The least number of candies and chocolates Annie should buy so that there will be one candy for each chocolate we need to find the lcm of 216 and 7.
So, LCM of 216 and 7 is 1512.

Both the cricket team and the rugby team had games, today. The cricket team plays every 216 days and the basketball team plays every 7 days. When will both teams have games on the same day again?

Given that the cricket team plays every 216 days and the basketball team plays every 7 days, so for finding the next time when both teams will play again we need to find the LCM of 216 and 7.
So, LCM of 216 and 7 is 1512.

Sammy's company prints 216 textbooks at a time. Daniel's company prints textbooks in sets of 7 at a time. According to a survey done by a committee, both companies printed the same number of textbooks last year. Find the least number of books that each company would have printed.

To find the least number of textbooks that each company could have printed we need to find the LCM of 216 and 7.
So, LCM of 216 and 7 is 1512.

Ariel exercises every 216 days and Rubel every 7 days. They both excercised today.
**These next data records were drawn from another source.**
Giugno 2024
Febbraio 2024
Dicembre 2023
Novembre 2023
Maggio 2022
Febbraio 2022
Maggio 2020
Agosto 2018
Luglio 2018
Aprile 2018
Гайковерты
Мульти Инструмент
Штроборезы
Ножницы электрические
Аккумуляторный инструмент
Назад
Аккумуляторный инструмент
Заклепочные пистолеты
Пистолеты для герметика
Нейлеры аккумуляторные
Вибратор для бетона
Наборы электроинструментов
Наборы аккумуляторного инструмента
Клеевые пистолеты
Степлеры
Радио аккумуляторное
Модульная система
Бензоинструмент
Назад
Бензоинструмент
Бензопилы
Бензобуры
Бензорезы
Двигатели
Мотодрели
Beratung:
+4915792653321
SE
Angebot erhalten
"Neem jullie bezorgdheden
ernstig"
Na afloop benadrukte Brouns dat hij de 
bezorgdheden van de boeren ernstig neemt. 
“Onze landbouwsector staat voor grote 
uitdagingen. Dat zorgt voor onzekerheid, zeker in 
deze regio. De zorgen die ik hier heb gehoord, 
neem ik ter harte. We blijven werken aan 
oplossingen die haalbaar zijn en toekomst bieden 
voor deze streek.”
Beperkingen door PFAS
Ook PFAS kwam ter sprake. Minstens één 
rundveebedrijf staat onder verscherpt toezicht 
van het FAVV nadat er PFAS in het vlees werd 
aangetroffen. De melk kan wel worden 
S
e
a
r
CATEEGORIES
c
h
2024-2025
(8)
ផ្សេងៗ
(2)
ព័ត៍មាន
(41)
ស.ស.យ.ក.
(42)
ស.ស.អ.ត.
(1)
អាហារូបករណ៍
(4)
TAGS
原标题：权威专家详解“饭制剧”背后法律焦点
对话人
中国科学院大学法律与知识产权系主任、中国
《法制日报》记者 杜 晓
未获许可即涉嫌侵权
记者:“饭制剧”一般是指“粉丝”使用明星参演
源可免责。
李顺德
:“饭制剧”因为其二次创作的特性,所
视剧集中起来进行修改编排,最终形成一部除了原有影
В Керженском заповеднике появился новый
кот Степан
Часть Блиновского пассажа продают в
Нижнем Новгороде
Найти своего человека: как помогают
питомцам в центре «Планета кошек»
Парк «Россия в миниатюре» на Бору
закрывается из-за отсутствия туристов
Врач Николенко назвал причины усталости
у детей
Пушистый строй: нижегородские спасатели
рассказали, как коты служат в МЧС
How many days will it be until they excercise together again?

The problem can be solved using LCM, because we are trying to figure out the least time until they excercise together again.
So, LCM of 216 and 7 is 1512.

What is the relation between LCM and GCF( Greatest Common Factor)?

Greatest common factors or gcf of 216 and 7 is GCF(216, 7) * LCM(216, 7) = (216 x 7) / GCF(216, 7) = 1512.

Find the least number which is exactly divisible by 216 and 7.

Least number which is exactly divisible by 216 and 7 is 1512.